Contrariando a ideia insistentemente propagada pelos comentadores mediáticos de serviço ao sistema, durante este ano, algumas das mais importantes greves que ocorreram com grande impacto público têm-se verificado no setor privado.
Tal ideia – a de que só no setor público e na administração pública – os trabalhadores, já de si privilegiados, podem dar-se ao luxo de fazer greves para aumentarem ainda mais os privilégios de que já dispõem, mostra não só um rancor acumulado contra esses trabalhadores, mas, fundamentalmente, contra o facto de haver ainda serviços que não foram entregues à voragem do capital para fazer enriquecer ainda mais alguns dos seus detentores.
Num artigo recente, publicado num outro diário, fazia-se eco do crescente fosso que, no nosso país, ao longo destas últimas décadas, se estabeleceu entre o rendimento que cabe ao trabalho e ao capital, em benefício crescente e escandaloso deste último.
De acordo com tal artigo, não sendo um fenómeno especificamente português, no âmbito da União Europeia, foi, contudo, no nosso país que tal fosso mais se agravou.
Não admira pois que a sensação de injustiça e as carências reais por ela provocada se vão sentindo cada vez mais e refletindo-se na atitude que, individual ou coletivamente, os portugueses assumem ante elas.
Uns procuram na emigração uma resposta pessoal para o futuro de miséria que se lhes oferece – e são muitos –, outros predispõem-se agora a, coletivamente, enfrentar os poderes políticos e fáticos que aqueles dominam e que são, afinal, os verdadeiros responsáveis pela situação de empobrecimento geral dos rendimentos do trabalho.

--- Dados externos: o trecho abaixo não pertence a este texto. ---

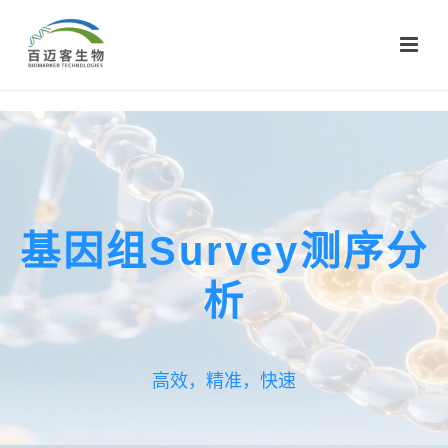
基因组Survey测序分
析
高效，精准，快速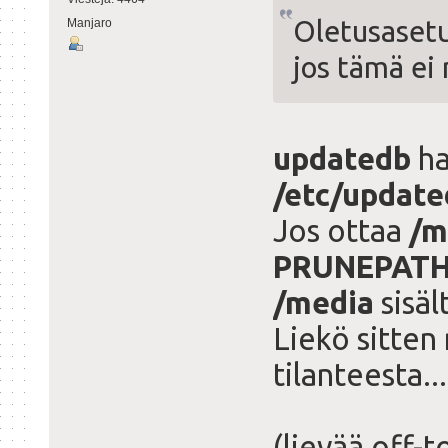
Oletusasetu
Manjaro
jos tämä ei 
updatedb
ha
/etc/update
Jos ottaa
/m
PRUNEPATH
/media
sisäl
Liekö sitten
tilanteesta...
(lievää off-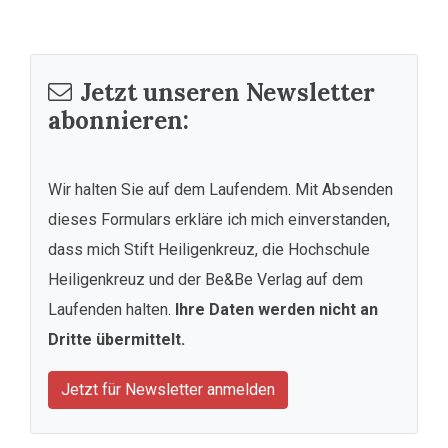
Jetzt unseren Newsletter
abonnieren:
Wir halten Sie auf dem Laufendem. Mit Absenden
dieses Formulars erkläre ich mich einverstanden,
dass mich Stift Heiligenkreuz, die Hochschule
Heiligenkreuz und der Be&Be Verlag auf dem
Laufenden halten.
Ihre Daten werden nicht an
Dritte übermittelt.
Jetzt für Newsletter anmelden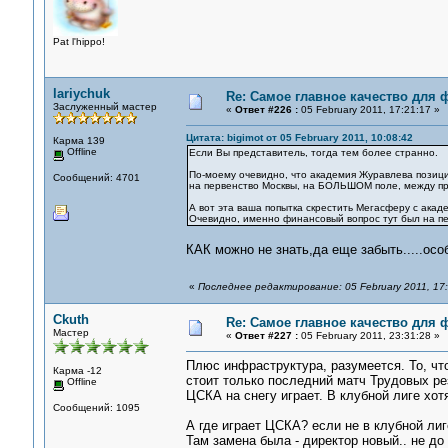
Pat l'hippo!
lariychuk
Re: Самое главное качество для 
Заслуженный мастер
«
Ответ #226 :
05 February 2011, 17:21:17 »
Цитата: bigimot от 05 February 2011, 10:08:42
Карма 139
Offline
Если Вы представитель, тогда тем более странно.
По-моему очевидно, что академия Журавлева позицио
Сообщений: 4701
на первенство Москвы, на БОЛЬШОМ поле, между пр
А вот эта ваша попытка скрестить Мегасферу с акад
Очевидно, именно финансовый вопрос тут был на п
КАК можно не знать,да еще забыть.....осо
«
Последнее редактирование: 05 February 2011, 17:2
Ckuth
Re: Самое главное качество для 
Мастер
«
Ответ #227 :
05 February 2011, 23:31:28 »
Плюс инфраструктура, разумеется. То, что
Карма -12
стоит только последний матч Трудовых ре
Offline
ЦСКА на снегу играет. В клубной лиге хот
Сообщений: 1095
А где играет ЦСКА? если не в клубной лиг
Там замена была - директор новый.. не д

A solução política e social que foi encontrada desde as últimas eleições e que tem permitido estabilizar o governo, se outra vantagem não trouxe – e estou convencido que trouxe muitas outras –, teve pelo menos a de destapar a esperança escamoteada aos portugueses na possibilidade de um futuro coletivo melhor.
Tal esperança havia sido violentamente defraudada pela Troika e por todos os que dela se quiseram aproveitar.
Por isso, é natural que surjam hoje, com mais acuidade e mais força, movimentações coletivas de setores de trabalhadores – do setor público, ou do privado – que antes não viam grandes hipóteses em lutas que pudessem melhorar a sua situação.
O futuro apresentava-se bloqueado e tais lutas, mesmo que desejadas por muitos, pareciam condenadas a esbarrar no muro das alternativas impossíveis.
Hoje, fruto da chamada geringonça, há, uma vez mais, a certeza da existência de alternativas viáveis e de que vale a pena lutar por elas.
Tal tomada de consciência constitui já uma poderosa força de mudança e é por isso que os comentadores de serviço ao sistema se empenham tanto em procurar esvanecê-la.
Mais do que os pequenos ganhos que algumas dessas lutas possam trazer, o que os inquieta é a ideia de que os trabalhadores podem, de facto, aspirar, de novo, a uma sociedade mais justa e solidária.
Só que, se tal esperança for uma vez mais usurpada, as repostas que, fora e dentro, se estão desenhando, parecem privilegiar formas políticas e associativas diferentes, menos democráticas e mais radicais, sobretudo, nos atos de protesto imediatos.
Por isso, é importante não defraudar tal esperança e, mesmo quando no momento não é possível enquadrar todos os anseios que ela gera, é fundamental plasmá-la num projeto de sociedade que esteja claramente ao alcance das possibilidades do país: é necessário projetar um futuro de justiça consistente, progressivamente mensurável e visível.
Os ventos de fora e as brisas, até agora, de dentro são ameaçadores e antecipam grande instabilidade.
Só um projeto coletivo abraçado por uma maioria de portugueses pode ajudar a evitar o defraudar da esperança na democracia e contrariar o aventureirismo dos falsos profetas.